The three groups showed statistically different values of thrombomodulin (P < 0.001); this marker was present in higher levels in cancer group compared with control group (P < 0.001, mean difference = 3.57) and PUD group (P = 0.003, mean difference = 2.74).

   Discussion Top

Immunoglobulins have been shown to be a diagnostic value in gastric diseases. In a study performed on 83 symptomatic patients undergoing endoscopic examination, H. pylori-specific IgG, IgG1, IgG2, IgG3, and IgG4 subclasses were measured using ELISA technique. The results of histological examination and IgG serology showed significantly higher levels of IgG2 antibodies found in patients with duodenal ulcer as compared with patients with functional dyspepsia (P < 0.01). The results of this study suggest that the IgG subclass response in subjects infected with H. pylori may be a marker of DU disease as well as increased levels of inflammation. [20] In another study, specific serum IgG subclass antibodies against H. pylori antigens and recombinant CagA were analyzed in 75 symptomatic children with histologically confirmed H. pylori infection. Total CagA IgG titers were higher in children with active and more severe chronic antral inflammation. [21]

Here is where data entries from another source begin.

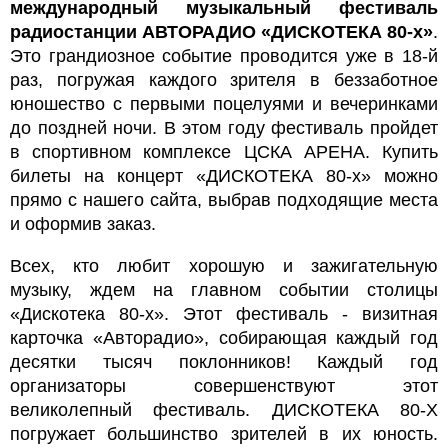
международный музыкальный фестиваль
радиостанции АВТОРАДИО «ДИСКОТЕКА 80-х»
.
Это грандиозное событие проводится уже в 18-й
раз, погружая каждого зрителя в беззаботное
юношество с первыми поцелуями и вечеринками
до поздней ночи. В этом году фестиваль пройдет
в спортивном комплексе ЦСКА АРЕНА. Купить
билеты на концерт «ДИСКОТЕКА 80-х» можно
прямо с нашего сайта, выбрав подходящие места
и оформив заказ.
Всех, кто любит хорошую и зажигательную
музыку, ждем на главном событии столицы
«Дискотека 80-х». Этот фестиваль - визитная
карточка «Авторадио», собирающая каждый год
десятки тысяч поклонников! Каждый год
организаторы совершенствуют этот
великолепный фестиваль. ДИСКОТЕКА 80-Х
погружает большинство зрителей в их юность.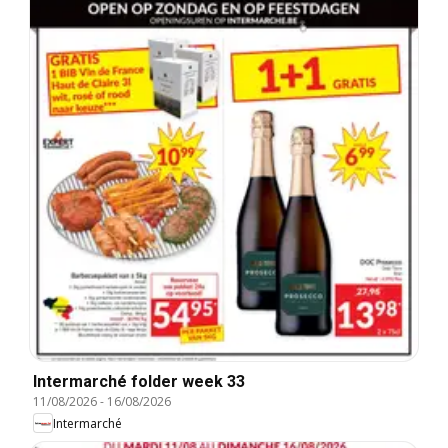
Intermarché folder week 33
11/08/2026
-
16/08/2026
Intermarché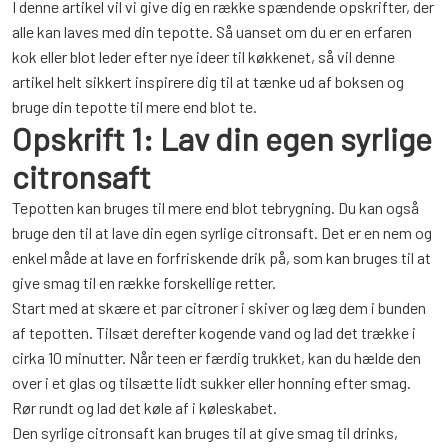
I denne artikel vil vi give dig en række spændende opskrifter, der
alle kan laves med din tepotte. Så uanset om du er en erfaren
kok eller blot leder efter nye ideer til køkkenet, så vil denne
artikel helt sikkert inspirere dig til at tænke ud af boksen og
bruge din tepotte til mere end blot te.
Opskrift 1: Lav din egen syrlige
citronsaft
Tepotten kan bruges til mere end blot tebrygning. Du kan også
bruge den til at lave din egen syrlige citronsaft. Det er en nem og
enkel måde at lave en forfriskende drik på, som kan bruges til at
give smag til en række forskellige retter.
Start med at skære et par citroner i skiver og læg dem i bunden
af tepotten. Tilsæt derefter kogende vand og lad det trække i
cirka 10 minutter. Når teen er færdig trukket, kan du hælde den
over i et glas og tilsætte lidt sukker eller honning efter smag.
Rør rundt og lad det køle af i køleskabet.
Den syrlige citronsaft kan bruges til at give smag til drinks,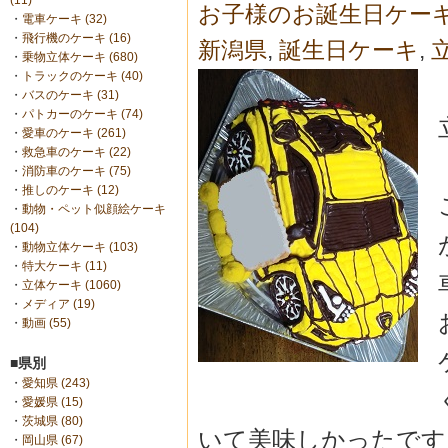
(11)
お子様のお誕生日ケー
・
電車ケーキ (32)
・
飛行機のケーキ (16)
新潟県
,
誕生日ケーキ
,
・
乗物立体ケーキ (680)
・
トラックのケーキ (40)
・
バスのケーキ (31)
・
パトカーのケーキ (74)
・
愛車のケーキ (261)
・
救急車のケーキ (22)
・
消防車のケーキ (75)
・
推しのケーキ (12)
・
動物・ペット似顔絵ケーキ
(104)
・
動物立体ケーキ (103)
・
特大ケーキ (11)
・
立体ケーキ (1060)
・
メディア (19)
・
動画 (55)
■県別
・
愛知県 (243)
・
愛媛県 (15)
・
茨城県 (80)
いて美味し
かったです
・
岡山県 (67)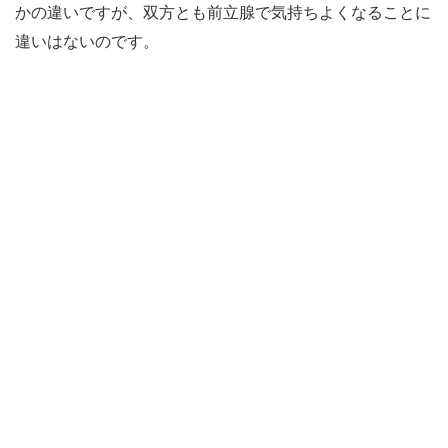
かの違いですが、双方とも前立腺で気持ちよくなることに
違いはないのです。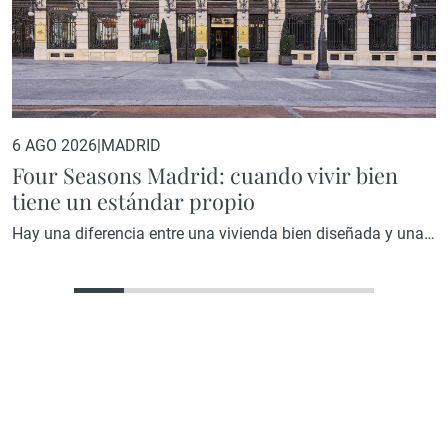
6 AGO 2026
|
MADRID
Four Seasons Madrid: cuando vivir bien
tiene un estándar propio
Hay una diferencia entre una vivienda bien diseñada y una
vivienda diseñada por una marca que ha convertido la
excelencia en su razón de ser. En el primer caso, el resultado
depende del criterio de quien interviene. En el segundo,
existe un estándar que precede a cualquier decisión y que lo
impregna todo, desde la…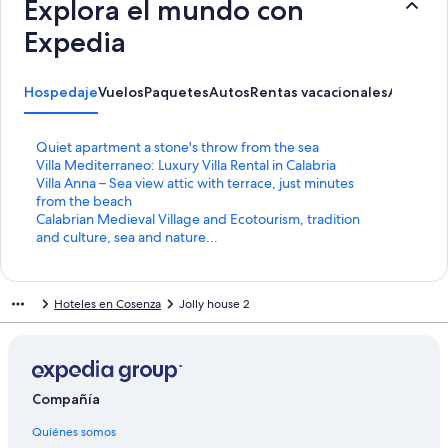
Explora el mundo con
Expedia
Hospedaje
Vuelos
Paquetes
Autos
Rentas vacacionales
Activida
E
Quiet apartment a stone's throw from the sea
n
E
Villa Mediterraneo: Luxury Villa Rental in Calabria
l
n
E
Villa Anna – Sea view attic with terrace, just minutes
a
l
n
from the beach
c
a
l
E
Calabrian Medieval Village and Ecotourism, tradition
e
c
a
n
and culture, sea and nature...
p
e
c
l
a
p
e
a
r
a
p
c
Hoteles en Cosenza
Jolly house 2
a
r
a
e
a
a
r
p
b
a
a
a
r
b
a
r
i
r
b
a
r
i
r
a
Compañía
l
r
i
b
Quiénes somos
a
l
r
r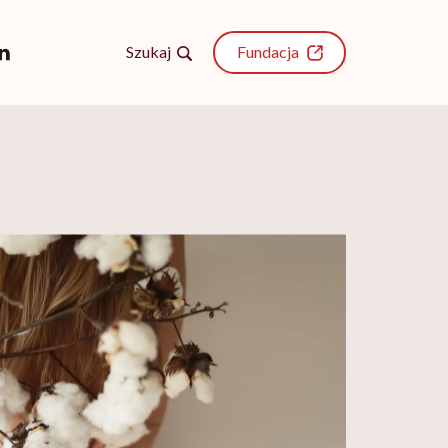
Szukaj
Fundacja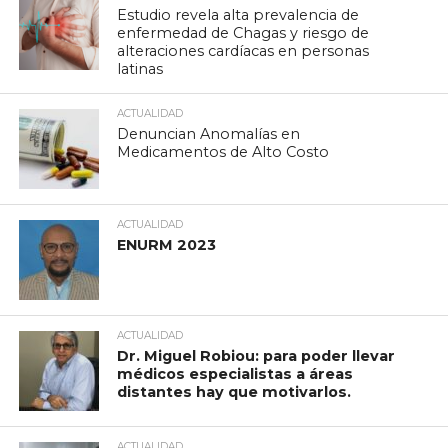
Estudio revela alta prevalencia de
enfermedad de Chagas y riesgo de
alteraciones cardíacas en personas
latinas
ACTUALIDAD
Denuncian Anomalías en
Medicamentos de Alto Costo
ACTUALIDAD
ENURM 2023
ACTUALIDAD
Dr. Miguel Robiou: para poder llevar
médicos especialistas a áreas
distantes hay que motivarlos.
ACTUALIDAD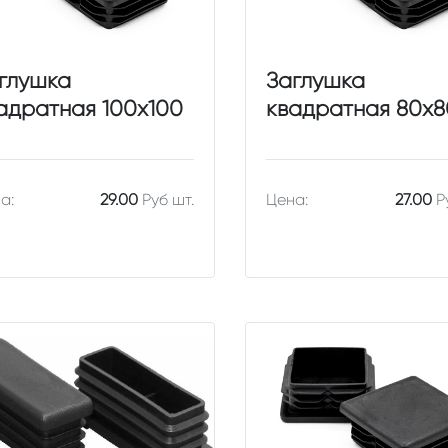
глушка
Заглушка
адратная 100х100
квадратная 80х8
а:
29.00
Руб шт.
Цена:
27.00
Р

However, the diagnostic value of other immunologic markers in gastric disease is not as clear as for immunoglobulins. A previous study used real-time polymerase chain reaction (RT-PCR) technique to measure the expression levels of different interleukins in patients with H. pylori-positive peptic ulcer disease. [22] The interleukin levels after ulcer healing in H. pylori-positive patients were not significantly different from the levels at the time of ulcer diagnosis. After eradication of H. pylori, a significant and persisting increase in IL-4 level was observed while IL-10 expression was markedly reduced. In another study, Obonyo et al.[23] assessed the role of H. pylori infection in the expression of IL-10 and IL-12 in vitro. They found out that level of IL-12 was inversely correlated with an increase in the number of H. pylori organisms and IL-10 levels were significantly increased (P < 0.01) at the higher multiplicity of infection, indicating the cells were viable. [10] In our study, we did not detect any significant difference in IL-10 serum level between ulcer group and control group (P > 0.05).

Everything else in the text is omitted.